Thursday, March 29, 2007

No slow Cole (report from Pro Day)

For years, buzz about cornerback Marquice Cole's exceptional speed spread throughout the Northwestern program.

At NU's annual Pro Day on Thursday, the former Wildcat finally showed it off for NFL scouts.

Word around the Pro Day was that Cole ran a 40-yard dash in 4.35 seconds. Cole, meanwhile, claimed he clocked in at 4.33.

A little slow, by his standards.

"It was OK," Cole said, "but I could have run faster."

Even so, he might have run fast enough to place himself back onto draft boards for next month's NFL Draft.

Considered a possible mid-round selection heading into 2006, Cole instead struggled on the field and with his health -- eventually being supplanted by freshman Sherrick McManis at the right cornerback position. But, with scouts and general managers placing high value on raw numbers, Cole's 40 time clearly had the scouts in attendance impressed.

Even if it was only 4.35, not 4.33.

At the NFL Scouting Combine in February, only one of the 55 defensive backs invited to Indianapolis ran faster than Cole. That was Arkansas cornerback Chris Houston (4.32), who is ranked by Scouts, Inc., as the 27th best prospect in the Draft.

Also, only one player at the combine even matched the 4.35 figure: LSU safety LaRon Landry, considered the No. 7 prospect by Scouts, Inc.

And even if the rumored time was a hundredth of a second or two on the kind side, only eight defensive backs ran 40s in the sub-4.4 range, and five of those were 4.39s.

That bodes pretty well for Cole, who can use coaching changes, a struggling offense and injury woes as excuses for a sub-par 2006, especially after he snagged five interceptions and earned honorable mention All-Big Ten honors during his junior season.

Plus, despite his (possibly coaching-strategy-induced) lack of numbers as a punt returner, he also has a reputation as a strong special teams player, and ranks as the No. 5 return specialist, according to Scouts, Inc.

These all might not add up to having his name called next month, as his durability and on-the-field production bring up a number of questions. But one thing's for sure: That dazzling 40 time, be it 4.33 or 4.35, certainly didn't hurt his chances.

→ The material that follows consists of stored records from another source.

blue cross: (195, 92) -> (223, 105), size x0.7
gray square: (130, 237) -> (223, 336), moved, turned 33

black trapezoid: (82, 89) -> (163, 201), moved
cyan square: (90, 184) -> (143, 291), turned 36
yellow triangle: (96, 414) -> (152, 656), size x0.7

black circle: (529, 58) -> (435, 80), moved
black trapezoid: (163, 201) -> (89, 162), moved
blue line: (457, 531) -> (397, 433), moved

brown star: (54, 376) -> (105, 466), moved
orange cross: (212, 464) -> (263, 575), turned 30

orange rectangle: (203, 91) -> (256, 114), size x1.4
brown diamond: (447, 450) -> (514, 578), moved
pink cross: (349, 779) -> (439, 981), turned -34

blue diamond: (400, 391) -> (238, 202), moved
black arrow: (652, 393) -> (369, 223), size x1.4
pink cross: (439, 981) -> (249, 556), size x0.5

He pushed and pushed to rehab his broken leg in time for the Draft.

NU even scheduled its Pro Day a little late, one coach said, so he could have the chance to work out for scouts.

But after all that preparation, linebacker Nick Roach's draft prospects remain in jeopardy after he pulled up lame about 10 yards into his first 40-yard dash.

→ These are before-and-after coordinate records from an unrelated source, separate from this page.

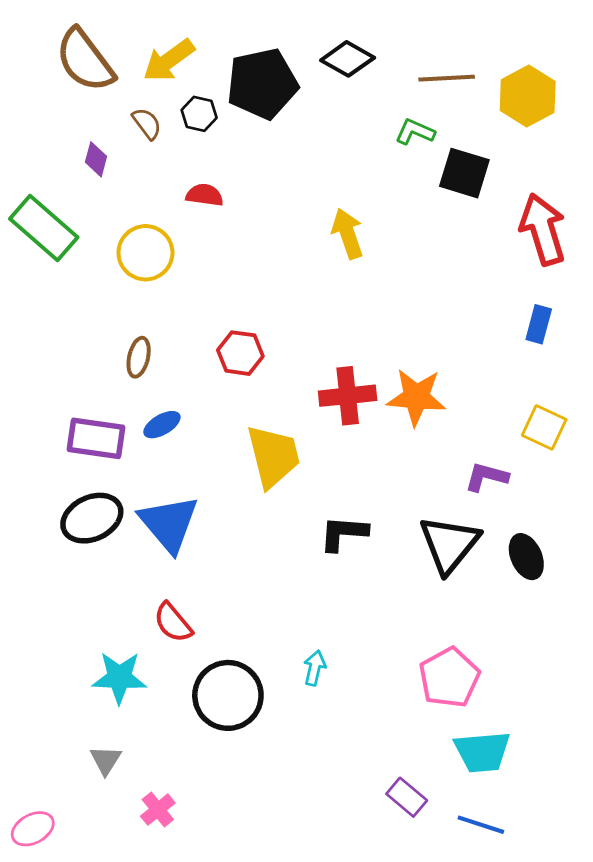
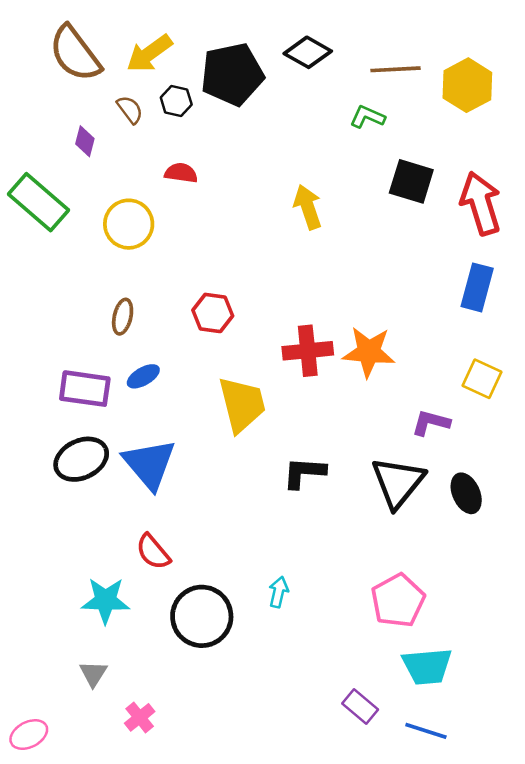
black square: (464, 173) -> (411, 181), moved
blue rectangle: (539, 324) -> (477, 287), size x1.4

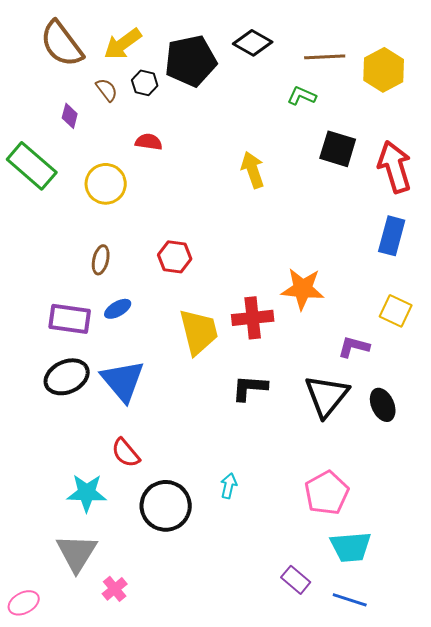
red cross: (308, 351) -> (253, 318), moved
gray triangle: (93, 674) -> (77, 553), size x1.8

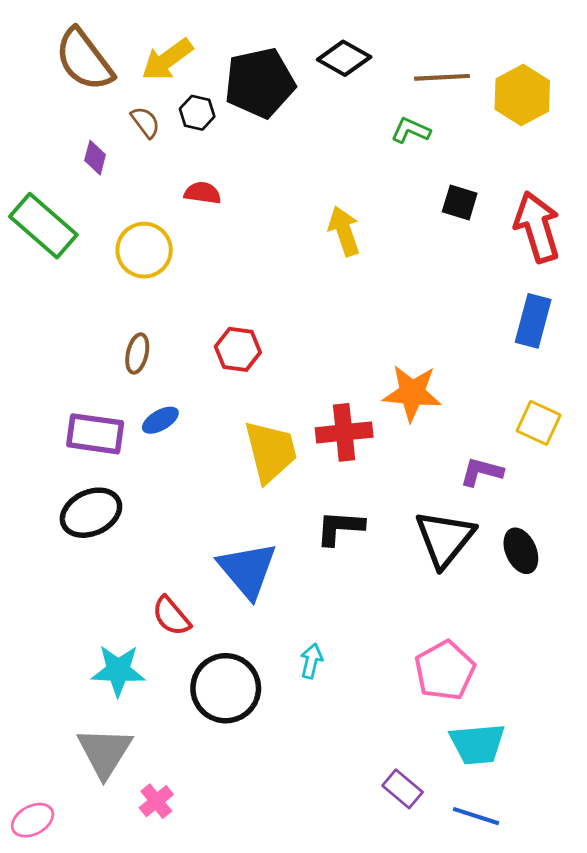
black square: (338, 149) -> (460, 202), size x0.7
blue triangle: (123, 381) -> (247, 570), moved

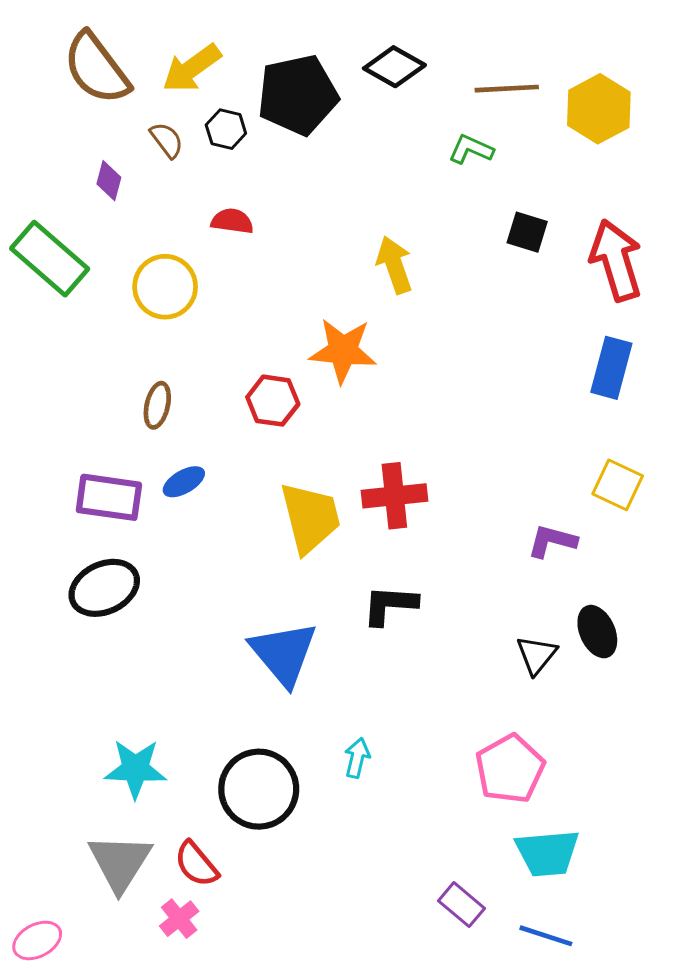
orange star: (412, 393) -> (343, 351), moved
black triangle: (445, 539) -> (536, 655), moved, size x0.6
red semicircle: (171, 616) -> (196, 864), moved

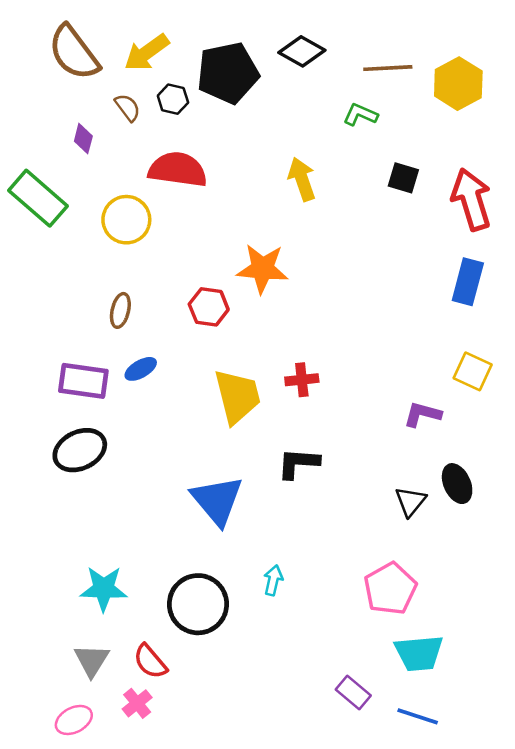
red semicircle: (232, 221) -> (178, 170), size x1.8
yellow arrow: (394, 265) -> (302, 179), moved
red cross: (394, 496) -> (302, 380), size x0.7
gray triangle: (120, 862) -> (92, 660), size x0.7
pink ellipse: (37, 940) -> (74, 720), moved

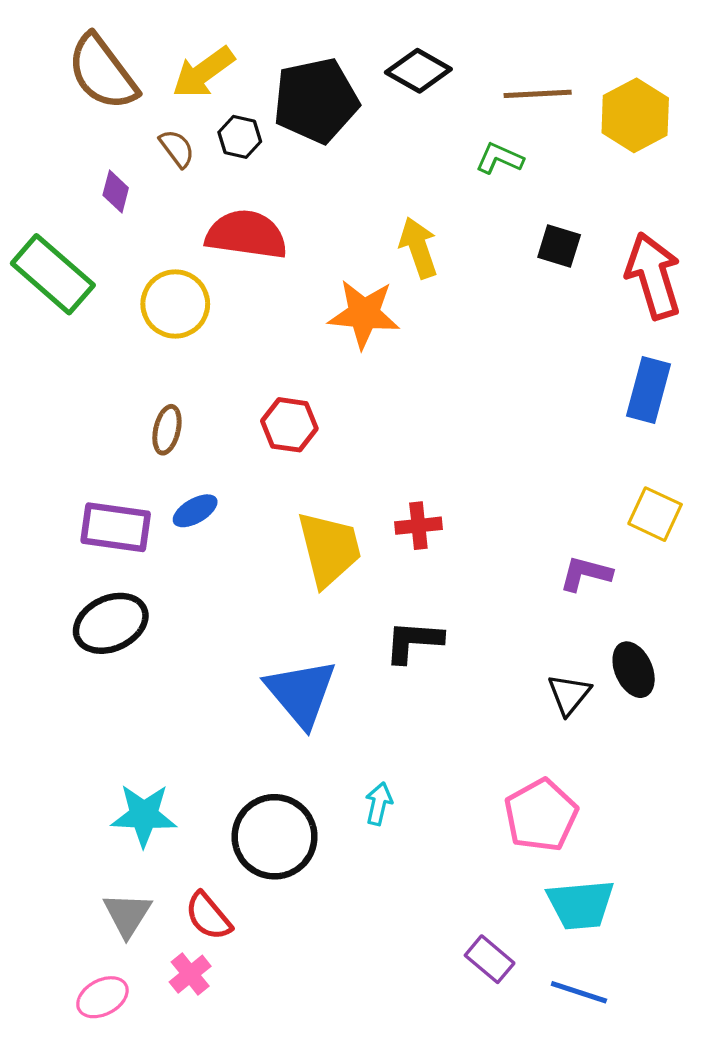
orange star: (262, 269) -> (364, 314), moved

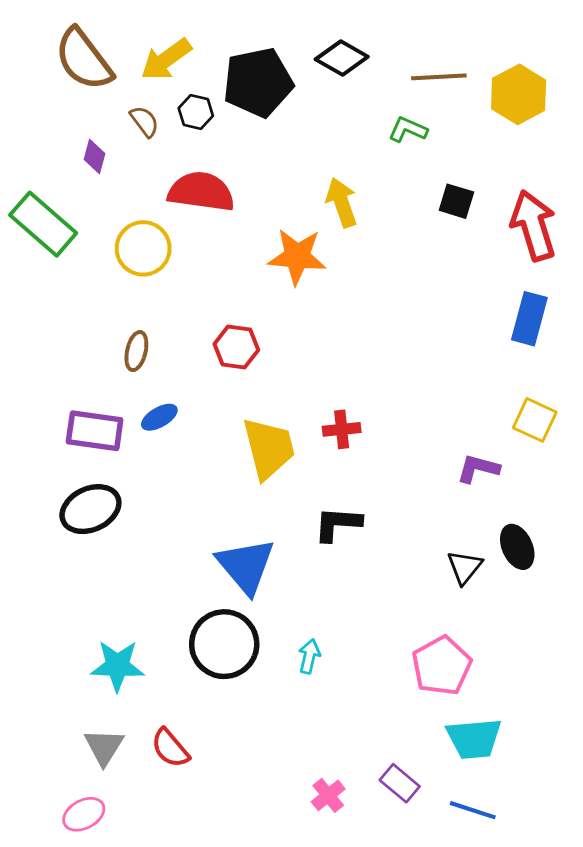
black circle: (275, 837) -> (224, 644), moved
pink cross: (190, 974) -> (328, 795), moved

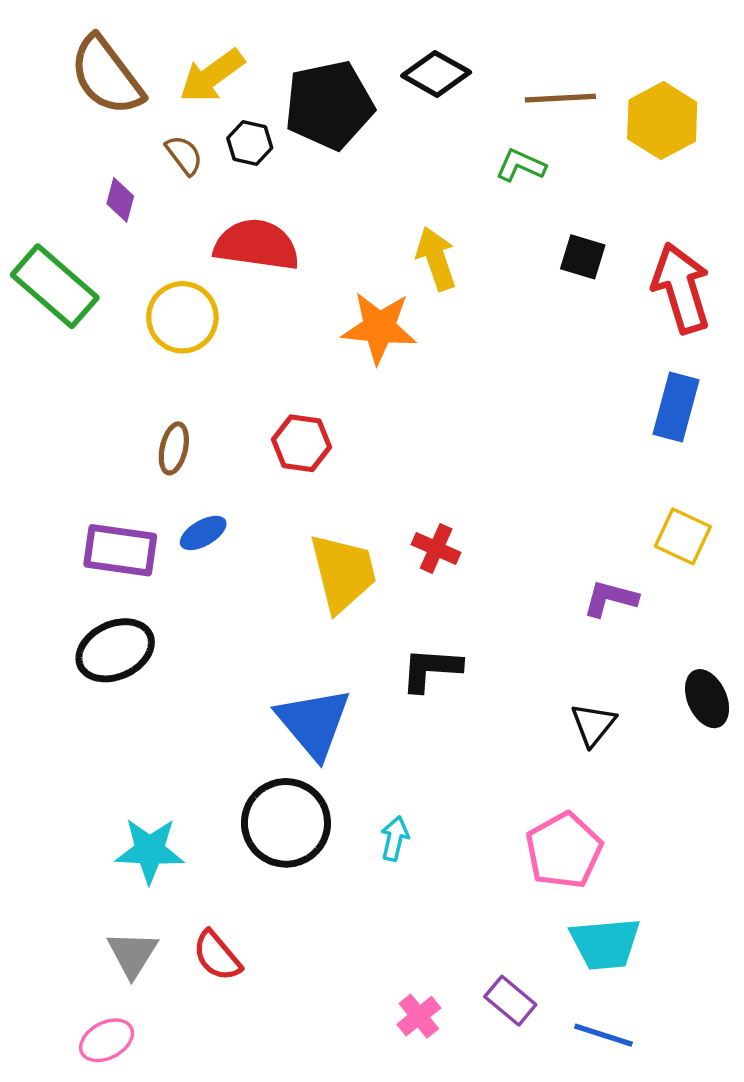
red cross: (342, 429) -> (436, 549), turned 30
black ellipse: (517, 547) -> (707, 699), moved

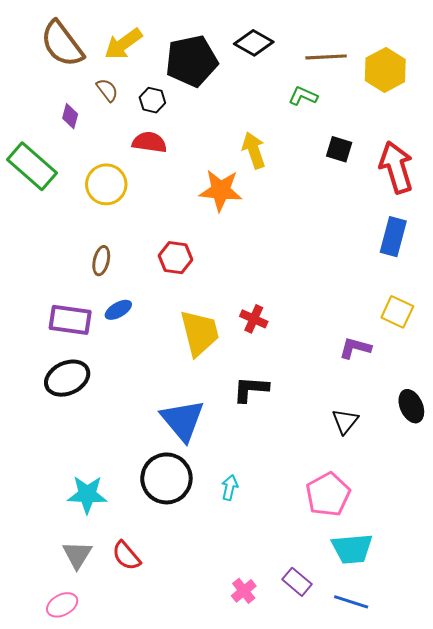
black hexagon: (250, 143) -> (152, 100), moved
red semicircle: (257, 245) -> (149, 142), size x0.7

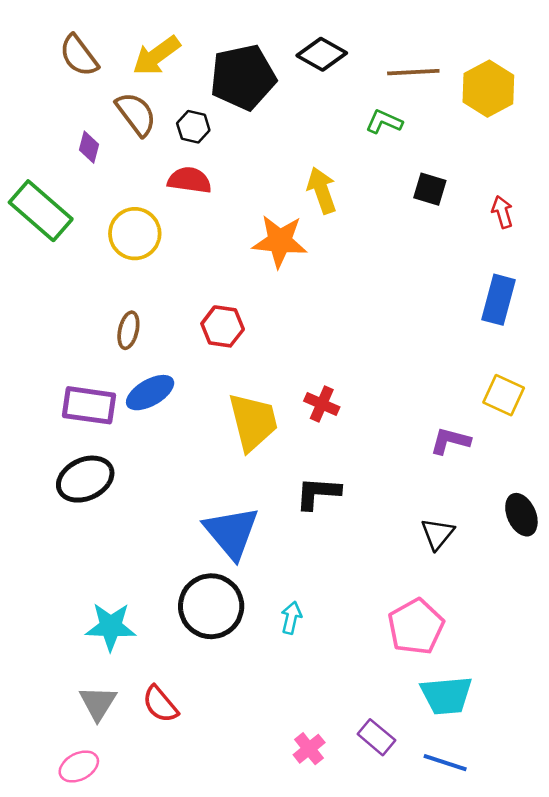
brown semicircle: (62, 44) -> (79, 56), size x0.7
brown semicircle: (107, 90) -> (136, 114), size x1.5
red arrow: (396, 167) -> (502, 212), size x0.5
blue ellipse: (118, 310) -> (150, 393), size x1.4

The prognosis: not further injury to the leg he broke last year against Michigan State, but a reaggravated injury to his left hamstring, which he said he tweaked less than three weeks ago.

"I had a feeling that it might give me trouble today," Roach said. "I was just kind of crossing my fingers and praying and hoping it wouldn't go bad.

"It's not a complete tear or pull or anything, it's just a strain that will keep me out of workouts."

Naturally, Roach was disappointed, scowling in frustration as he limped away from his failed 40 attempt. Coach Pat Fitzgerald was saddened, too.

But, Fitzgerald said, he's not worried about Roach getting down on himself.

"He's a fighter," Fitzgerald said. "For the last two years he's been battling injuries that are just freak injuries -- they're not because of anything else besides that's just what's happened. He's dealt with them great. He hasn't pouted, felt sorry for himself. He just keeps competing, so who knows where he could be if he didn't have these little dings and injuries over his career."

The problem is, these injuries could be his downfall -- at least in terms of draft position. While he's been productive on the field (he averaged a team-high 7.75 tackles in eight games last season), he hasn't been on it that much. It's these durability issues that might prevent a team from taking a chance on him with a late-round pick.

Still, Fitzgerald and nearly everyone else raves about his character -- something that's becoming more and more important in the new NFL.

Also, Fitzgerald had another perspective on Roach's injuries.

"I that's why the NFL is in love with him, is because he's got a great upside," Fitzgerald said. "He hasn't hit the ceiling of where he's going to go."


  • Other ex-NU players who participated in Pro Day were offensive linemen Ryan Keenan and Joe Tripodi, running back Terrell Jordan, wide receiver Shaun Herbert and fullback Erryn Cobb. Of that group, Keenan appears the most likely to be drafted.

  • While most players trained at NU after the season, Cole in December moved to Redondo Beach, Calif., and spent two months training and living in the Los Angeles area with a few other NFL Draft hopefuls, including former Washington State defensive end Mkristo Bruce, a second-team All-American. "We formed together like a brotherhood and we helped each other out," Cole said of the group.

  • Remember me? Two years after being dismissed from NU's football team after a series of violent incidents, tight end Braden Jones participated in the second half of Pro Day, featuring players from nearby non-Division I-A colleges. Jones spent the last two seasons at Southern Illinois, last season catching 32 passes for 521 yards and seven touchdowns.